Today I’m pretty well convinced I should quit writing. I have two or three essays I’ve been working on for months and not one of them feels worth continuing with. That one where I make a connection between the trees that came down during Hurricane Sandy and my dad? Hackneyed. And the essay inspired by my grandson? One big cliché and who am I to write about the challenges he will face as he grows from adored and adorable child to manhood in a society still encumbered by racism—the entire thing is about the ways in which I’m inadequate, and that’s the problem. As a person I am inadequate, as a writer I am hopeless. Oh, sure, I have an MFA in Creative Writing and I’ve published four books and I’ve even had some essays published, but all that means is that I took on more debt than I can pay in a lifetime, spent two years indulging some insane fantasy of “being a writer,” and managed to string together enough words to fill some pages. Those books were all flukes and so were those essays. But let’s be real: I’m never going to really be a writer.

Today I made the mistake of reading an article about how “The Art of Fielding” got published. It’s an inspiring the tale of the man who spent 10 years writing that novel, was turned down by a number of agents only to find the one who believed so strongly in the book that he took some outrageous chances that led to the author winning big time—huge advance, critical acclaim, best-seller. I’m not inspired, though; all I can think is, “Well, that guy’s obviously a real writer. This will certainly never happen for me.”

It probably won’t. Yet I’ll write anyway. Because I need to keep working on those essays until they do come together. Because I need to understand the connection between my dad and that tree that came down. Because I need to understand the challenges my grandson will face.

I’ll write anyway because I am a writer.

I am a writer even though the memoir I completed for that MFA has been rejected more than once (and once quite cruelly).

I am a writer even though these essays aren’t quite coming together.

I am a writer because the thing that makes me feel most alive is writing. Writing is the only way I’ve ever been able to make sense of life. Writing makes me whole, even when the thing itself is not yet whole. I write because writing is the reason I get up in the morning, because I love the struggle of trying to make the thing whole, because what else can I possibly do?  I may not publish another word and that may not matter because the reason to write is writing.

So, maybe I won’t quit. Not today, any way. I can always decide to quit tomorrow, or the next day, or the day after that. Today, however, I’ll write.

Because the reason to write is writing.

Elizabeth Hilts writes as much as she can. She also teaches writing to other people. Mostly, she focuses on not quitting writing.


  1. Yes, you are a writer. You are more than adequate, your words allow the reader a true visual in their minds eye and a true ache in their own heart. You do know about racism, you live it with your family every day. It is your story to tell. Let others feel your fear for your grandson, let them imagine he is their boy. People need education on empathy, why not have you teach them?

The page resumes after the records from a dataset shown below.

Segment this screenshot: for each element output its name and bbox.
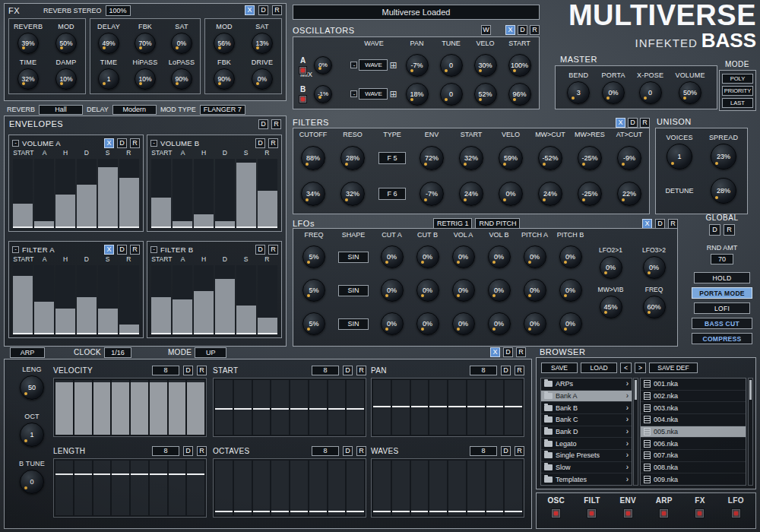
osc-b-mix-knob[interactable]: -1% <box>314 85 332 103</box>
lfo1-freq-knob[interactable]: 5% <box>302 245 325 268</box>
lofi-button[interactable]: LOFI <box>694 302 750 314</box>
x-button[interactable]: X <box>490 347 500 357</box>
d-button[interactable]: D <box>655 219 665 229</box>
step-bar[interactable] <box>112 380 129 435</box>
fx-select-value[interactable]: Modern <box>112 105 157 115</box>
folder-row[interactable]: Single Presets › <box>541 450 632 462</box>
filter-type-a-select[interactable]: F 5 <box>378 152 406 164</box>
wave-grid-icon[interactable]: ⊞ <box>389 61 397 70</box>
envelope-bar[interactable] <box>55 159 75 228</box>
step-bar[interactable] <box>74 380 92 435</box>
reverb-stereo-value[interactable]: 100% <box>106 5 131 16</box>
envelope-bar[interactable] <box>13 159 33 228</box>
master-knob[interactable]: 0 <box>639 81 662 104</box>
tab-power-led[interactable] <box>551 508 561 518</box>
d-button[interactable]: D <box>183 366 193 375</box>
knob-cutoff-a[interactable]: 88% <box>301 146 325 170</box>
fx-knob[interactable]: 70% <box>135 33 156 54</box>
folder-row[interactable]: Bank A › <box>541 391 632 403</box>
arp-mode-select[interactable]: UP <box>195 347 226 358</box>
step-bar[interactable] <box>328 380 346 435</box>
folder-row[interactable]: Slow › <box>541 462 632 474</box>
r-button[interactable]: R <box>271 119 281 129</box>
osc-b-tune-knob[interactable]: 0 <box>440 83 463 106</box>
step-bar[interactable] <box>309 380 327 435</box>
knob-start-a[interactable]: 32% <box>459 146 483 170</box>
step-bar[interactable] <box>392 461 410 515</box>
master-knob[interactable]: 0% <box>602 81 625 104</box>
step-bar[interactable] <box>234 380 252 435</box>
lfo-mod-knob[interactable]: 0% <box>416 245 439 268</box>
file-row[interactable]: 005.nka <box>641 426 746 439</box>
tab-power-led[interactable] <box>623 508 633 518</box>
step-bar[interactable] <box>505 461 522 515</box>
step-bar[interactable] <box>373 461 391 515</box>
step-bar[interactable] <box>373 380 391 435</box>
step-bar[interactable] <box>392 380 410 435</box>
arp-button[interactable]: ARP <box>10 347 45 358</box>
fx-knob[interactable]: 13% <box>252 33 273 54</box>
step-bar[interactable] <box>55 461 73 515</box>
fx-knob[interactable]: 1 <box>98 68 119 90</box>
step-bar[interactable] <box>271 461 289 515</box>
leng-knob[interactable]: 50 <box>20 375 44 400</box>
lfo3-to-2-knob[interactable]: 0% <box>643 256 666 279</box>
r-button[interactable]: R <box>668 219 678 229</box>
envelope-bar[interactable] <box>258 265 277 334</box>
r-button[interactable]: R <box>640 118 650 128</box>
steps-count[interactable]: 8 <box>312 446 339 456</box>
folder-scrollbar[interactable] <box>633 378 638 486</box>
folder-row[interactable]: Templates › <box>541 473 632 485</box>
r-button[interactable]: R <box>356 446 366 456</box>
osc-b-power-led[interactable] <box>299 95 307 103</box>
x-button[interactable]: X <box>104 245 114 255</box>
x-button[interactable]: X <box>245 5 255 15</box>
step-bar[interactable] <box>467 461 485 515</box>
fx-knob[interactable]: 0% <box>252 68 273 90</box>
lfo3-freq-knob[interactable]: 5% <box>302 312 325 335</box>
step-bar[interactable] <box>74 461 92 515</box>
mode-button[interactable]: POLY <box>722 74 753 84</box>
osc-b-pan-knob[interactable]: 18% <box>406 83 429 106</box>
r-button[interactable]: R <box>130 245 140 255</box>
d-button[interactable]: D <box>117 245 127 255</box>
step-bar[interactable] <box>187 461 204 515</box>
envelope-bar[interactable] <box>77 159 97 228</box>
knob-at-cut-b[interactable]: 22% <box>617 182 641 206</box>
step-bar[interactable] <box>215 461 233 515</box>
envelope-bar[interactable] <box>173 159 192 228</box>
master-knob[interactable]: 3 <box>567 81 590 104</box>
steps-count[interactable]: 8 <box>152 366 179 375</box>
r-button[interactable]: R <box>516 347 526 357</box>
prev-button[interactable]: < <box>620 363 632 373</box>
osc-a-tune-knob[interactable]: 0 <box>440 54 463 77</box>
step-bar[interactable] <box>505 380 522 435</box>
mode-button[interactable]: LAST <box>722 98 753 108</box>
step-bar[interactable] <box>93 461 111 515</box>
w-button[interactable]: W <box>481 25 491 35</box>
step-bar[interactable] <box>429 461 447 515</box>
folder-row[interactable]: Bank C › <box>541 414 632 426</box>
knob-mw-cut-b[interactable]: 24% <box>538 182 562 206</box>
lfo-mod-knob[interactable]: 0% <box>488 312 511 335</box>
envelope-bar[interactable] <box>119 159 139 228</box>
d-button[interactable]: D <box>255 245 265 255</box>
fx-select-value[interactable]: FLANGER 7 <box>200 105 245 115</box>
lfo-mod-knob[interactable]: 0% <box>559 312 582 335</box>
tab-power-led[interactable] <box>587 508 597 518</box>
osc-a-pan-knob[interactable]: -7% <box>406 54 429 77</box>
d-button[interactable]: D <box>709 224 720 236</box>
fx-select-value[interactable]: Hall <box>39 105 83 115</box>
clock-select[interactable]: 1/16 <box>104 347 131 358</box>
wave-grid-icon[interactable]: ⊞ <box>389 90 397 99</box>
file-row[interactable]: 002.nka <box>641 391 746 403</box>
minus-button[interactable]: - <box>150 246 157 253</box>
knob-at-cut-a[interactable]: -9% <box>617 146 641 170</box>
file-row[interactable]: 004.nka <box>641 414 746 426</box>
lfo2-to-1-knob[interactable]: 0% <box>600 256 622 279</box>
envelope-bar[interactable] <box>258 159 277 228</box>
r-button[interactable]: R <box>197 366 207 375</box>
fx-knob[interactable]: 90% <box>171 68 192 90</box>
osc-a-mix-knob[interactable]: 0% <box>314 56 332 74</box>
file-row[interactable]: 006.nka <box>641 438 746 450</box>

  2. I loved your presentation today. Especially breaking events into a time line. Since I have been writing all over the place with no consistency.
    I started out with my grandparents coming over from Austria/Hungary ,which i must expand on after doing some research. Then on to my parents and how they met and living in N.Y.C. during the late 30’s early 40’s. Then my 2 sisters died and i am writing about them. These eventually will be chapters for a book for my family. need to organize better. Thanks for your suggestions.